Yes. Good for me and much appreciated :). I just wrote to ask when the 5DIII bodies will be shipping.

Colin Knight
03-21-2012, 08:26 AM
This is a good question Mike, and one that I've wondered too. Even if I could justify moving from the 1st to 2nd version of the 500mm, I could never justify purchasing the 600mm II- it's $2500 more than the new 500mm II. I can't get over that- $2500 for an extra 100mm.

Arthur Morris
03-21-2012, 08:30 AM
Thanks for the reply, Artie.

I know you've made world-class bird images with your existing lenses, but that begs the question why someone with those lenses would buy the new 500mm and 600mm lenses this Spring.

If I do that in the UK, it will cost me £20,000 (roughly $30,000)! I don't think I'm alone in being reluctant to part with so much money without some evidence that my images will be better, hence my questions.

Respectfully,
Mike.

Hey Mike, I understand completely. My position has long been that folks should spend more time worrying about learning to use the gear that they have and more time studying and practicing their craft and less time worrying about the latest greatest new gear....

One way for me to get folks to understand this concept is to ask, "What do you do with your images?" Therefore I must ask, "What do you do with your images?" In the same vein please remember that I have never had an image rejected by a publisher for being unsharp.

So that would lead to the question "Why are you buying the two new big lenses?" If that is what you are asking let me know :).

Last thought: toys for boys....And for girls.

Mike Atkinson
03-21-2012, 10:18 AM
Hi, Artie.

I take images both for my own pleasure and to sell but, whatever I end up doing with an image, I want to know it has the highest possible quality. My day-job is a double-edged sword in that it removes pressure to make money from photography, but also takes up so much time that I don't get to do much photography. (Maybe one day.)

I'm definitely not an equipment junkie and only rarely buy new gear. The 500mm f/4 lens I bought 6 years ago has been used for 99% of my bird images. I added the 300mm f/2.8 a year ago because I was finding the 500mm unwieldy for close-range BIF shooting. I've never bought a single piece of equipment as a toy or to have the latest gear - I always buy for a specific purpose and known benefits.

Most of my images are wild bird portraits and I'm more interested in their 'look' than pure sharpness. For that reason, I've been solely using a 5D Mk II for the last 18 months because I love its rendition of colours and tones, even though I have to work harder due to its limited reach and AF ability.

So, now the Series II superteles are finally materialising, I am no longer sure I'm getting the best available raw quality in my images and would like to test this hypothesis.

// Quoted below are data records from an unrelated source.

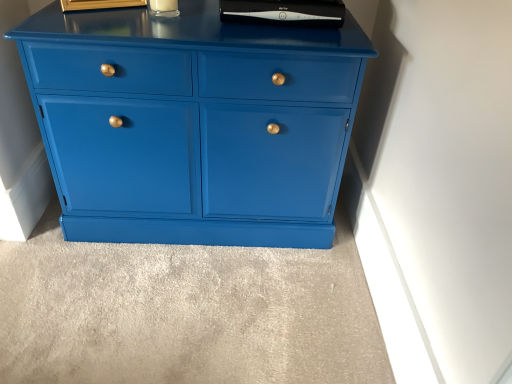 Locate an element on the screen. free spot in front of matte blue cabinet at center is located at coordinates (189, 304). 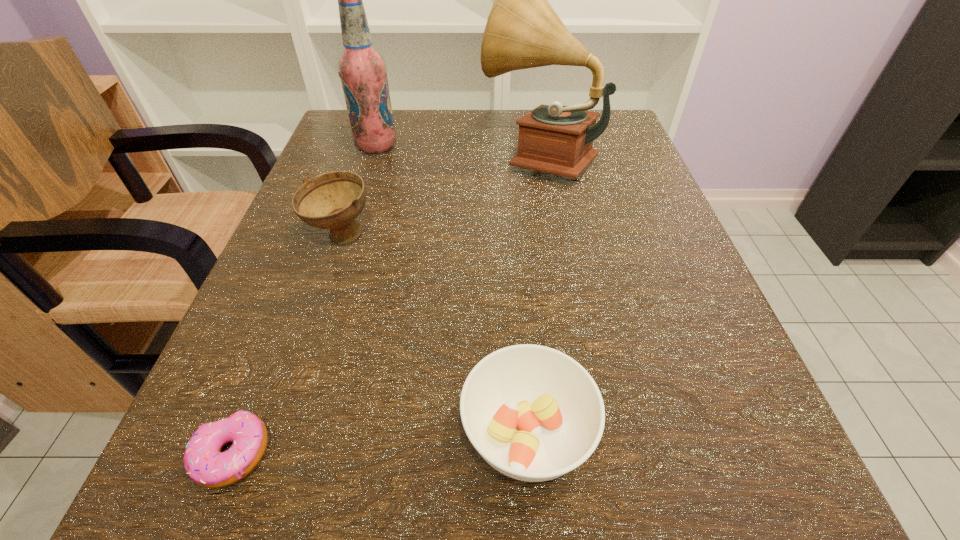 Identify the location of the third closest object relative to the alcohol. This screenshot has height=540, width=960. (533, 413).

Find the location of a particular element. The image size is (960, 540). vacant area that satisfies the following two spatial constraints: 1. on the horn of the phonograph record; 2. on the front side of the left soup bowl is located at coordinates (552, 237). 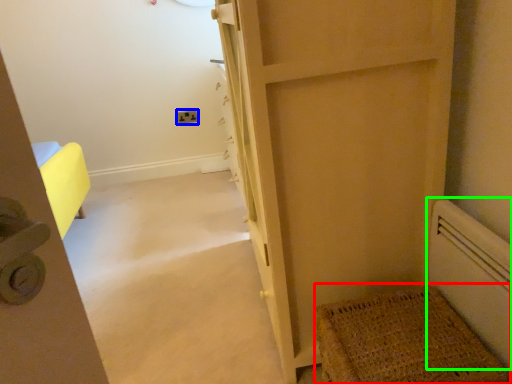 Question: Estimate the real-world distances between objects in this image. Which object is closer to doormat (highlighted by a red box), electric outlet (highlighted by a blue box) or radiator (highlighted by a green box)?

Choices:
 (A) electric outlet
 (B) radiator

Answer: (B) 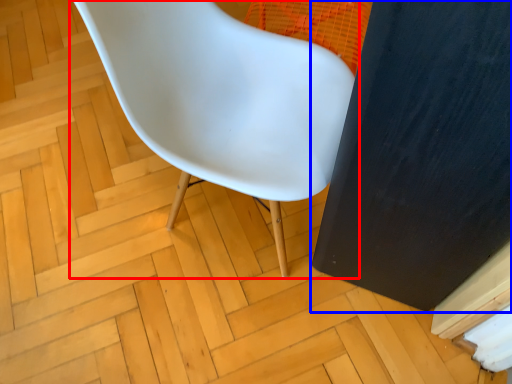 Question: Which object is further to the camera taking this photo, chair (highlighted by a red box) or screen door (highlighted by a blue box)?

Choices:
 (A) chair
 (B) screen door

Answer: (A) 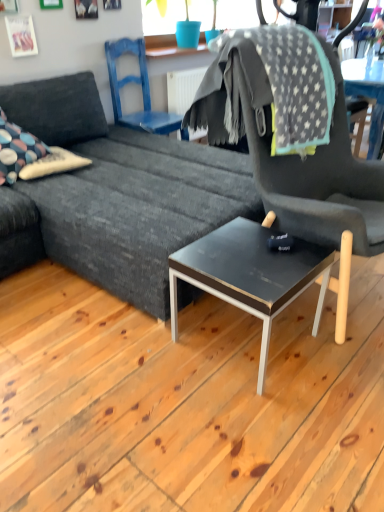 Image resolution: width=384 pixels, height=512 pixels. What do you see at coordinates (53, 164) in the screenshot?
I see `multicolored fabric pillow at left` at bounding box center [53, 164].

I have no intention of buying both the 500mm and 600mm f/4 lenses, but would consider buying one or the other if they represented a significant increase in image quality (not handling).

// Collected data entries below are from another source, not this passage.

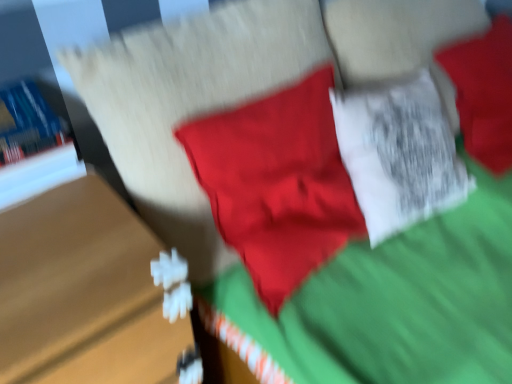 Question: From the image's perspective, is blue hardcover book at left on top of wooden table at left?

Choices:
 (A) yes
 (B) no

Answer: (A)

Question: From a real-world perspective, is blue hardcover book at left physically below wooden table at left?

Choices:
 (A) yes
 (B) no

Answer: (B)

Question: Considering the relative positions of blue hardcover book at left and wooden table at left in the image provided, is blue hardcover book at left to the right of wooden table at left from the viewer's perspective?

Choices:
 (A) no
 (B) yes

Answer: (A)

Question: Considering the relative sizes of blue hardcover book at left and wooden table at left in the image provided, is blue hardcover book at left wider than wooden table at left?

Choices:
 (A) yes
 (B) no

Answer: (B)

Question: Is wooden table at left surrounded by blue hardcover book at left?

Choices:
 (A) yes
 (B) no

Answer: (B)

Question: Considering the relative sizes of blue hardcover book at left and wooden table at left in the image provided, is blue hardcover book at left thinner than wooden table at left?

Choices:
 (A) yes
 (B) no

Answer: (A)

Question: Is wooden table at left looking in the opposite direction of blue hardcover book at left?

Choices:
 (A) yes
 (B) no

Answer: (B)

Question: Is wooden table at left not inside blue hardcover book at left?

Choices:
 (A) yes
 (B) no

Answer: (A)

Question: Is wooden table at left with blue hardcover book at left?

Choices:
 (A) no
 (B) yes

Answer: (A)

Question: Does wooden table at left lie behind blue hardcover book at left?

Choices:
 (A) yes
 (B) no

Answer: (B)

Question: Does wooden table at left have a greater width compared to blue hardcover book at left?

Choices:
 (A) no
 (B) yes

Answer: (B)

Question: Is wooden table at left surrounding blue hardcover book at left?

Choices:
 (A) no
 (B) yes

Answer: (A)

Question: Is wooden table at left in front of or behind blue hardcover book at left in the image?

Choices:
 (A) behind
 (B) front

Answer: (B) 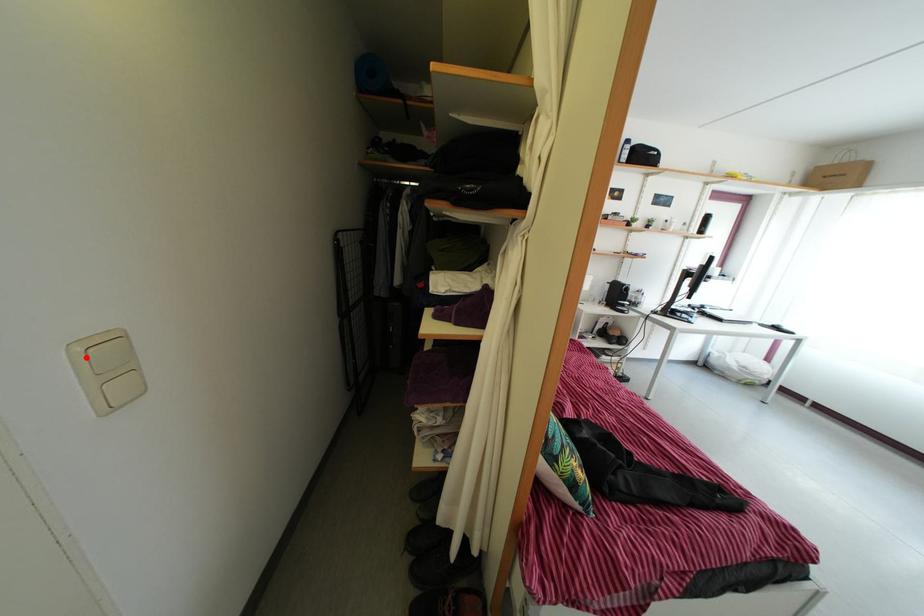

Similarly, I would consider replacing my 300mm f/2.8 with its Series II equivalent if there was a significant IQ gain. I could hire a Series II lens and perform my own testing but, at this early stage, I would just like to know if anyone has already done this.

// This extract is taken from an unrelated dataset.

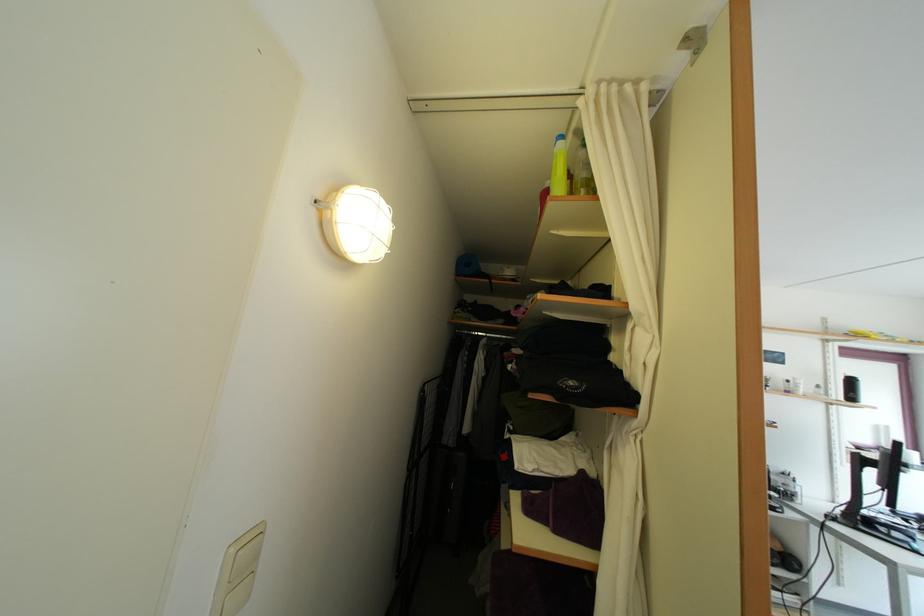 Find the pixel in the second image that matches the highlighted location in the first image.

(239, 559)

Hope this clarifies my question(s).

Mike.

Arthur Morris
03-21-2012, 10:32 AM
Hi, Artie.

I take images both for my own pleasure and to sell but, whatever I end up doing with an image, I want to know it has the highest possible quality. My day-job is a double-edged sword in that it removes pressure to make money from photography, but also takes up so much time that I don't get to do much photography. (Maybe one day.)

I'm definitely not an equipment junkie and only rarely buy new gear. The 500mm f/4 lens I bought 6 years ago has been used for 99% of my bird images. I added the 300mm f/2.8 a year ago because I was finding the 500mm unwieldy for close-range BIF shooting. I've never bought a single piece of equipment as a toy or to have the latest gear - I always buy for a specific purpose and known benefits.

Most of my images are wild bird portraits and I'm more interested in their 'look' than pure sharpness. For that reason, I've been solely using a 5D Mk II for the last 18 months because I love its rendition of colours and tones, even though I have to work harder due to its limited reach and AF ability.

So, now the Series II superteles are finally materialising, I am no longer sure I'm getting the best available raw quality in my images and would like to test this hypothesis.

I have no intention of buying both the 500mm and 600mm f/4 lenses, but would consider buying one or the other if they represented a significant increase in image quality (not handling).

Similarly, I would consider replacing my 300mm f/2.8 with its Series II equivalent if there was a significant IQ gain. I could hire a Series II lens and perform my own testing but, at this early stage, I would just like to know if anyone has already done this.

Hope this clarifies my question(s).

Mike.

Thanks Mike. Not a lot to add. I will say that the four-stop IS on the 800 is a huge improvement. After that it is pretty much guaranteed that all things being equal images made with the new lenses will be somewhat sharper than images made with the older lenses. Please do not think me being a wise *** but when you say, I "I want to know it has the highest quality possible" that sounds a lot to me like "I want the very best equipment even though I am making sharp sale-able image with my current gear...." As I said, toys for boys. And girls.

Mike Atkinson
03-21-2012, 10:50 AM
'Sharp, sale-able image' = 'all that matters'
'Striving for highest image quality' = 'toys for boys'?
Maybe you're right, but I'd need to sleep on that one! :w3
Mike.

Colin Knight
03-21-2012, 11:03 AM
BandH shipped my Think Tank already- in less that 4 hours. Unreal.

Gary Kinard
05-13-2012, 12:01 AM
I have the 300 2.8 1 and just went to the 11. Interesting I have not seen views on this lens or others in jungle use. When in America I can see where these views come from. I always use my 500 and usually with a t.c.

Back to the 300 11. It is a tool that is my preferred lens for jungle shooting. Light, sharp and IS is amazing. I was always just short of a great pic with the 300 IS 1. I have many but walking in the jungle and shooting with a tripod is kind of a pain for me. And carrying the 500 with tripod and head is out of the question for me. The 300 11 is a total revolution for me. AMAZING is not to much praise for this lens. That said the difference is so great I am waiting on pins and needles for the new 500.... :)
If the 500 is as an upgrade as the 300 I will be set for sure.. America and Asia.

I still shoot both but the 300 ll is in a very special place for me.

www.flickr.com/photos/avianphotos

Gary Kinard
05-15-2012, 09:44 AM
I have both the 300mm IS l. And just bought the version ll. There is a world of difference. I tested the 300 ll against my 300 l for three hours on FF. I really was not prepared for the difference in the field. Truly amazing.
www.flickr.com/photos/avianphotos

Arthur Morris
05-16-2012, 08:32 AM
I have both the 300mm IS l. And just bought the version ll. There is a world of difference. I tested the 300 ll against my 300 l for three hours on FF. I really was not prepared for the difference in the field. Truly amazing.

4-Stop IS is both real and amazing :S3:.

Arthur Morris
05-16-2012, 08:33 AM
PS: I can finally quit borrowing this lens from CPS; I ordered my own yesterday through the Explorers of Light program. Will have it this week :).

Mike Atkinson
05-16-2012, 03:10 PM
Gary, thanks for sharing your overall impression after using both versions of the 300mm f/2.8, but could you provide more details about how you compared the two and what specific differences you found both in lens operation and image quality (preferably with comparison images)?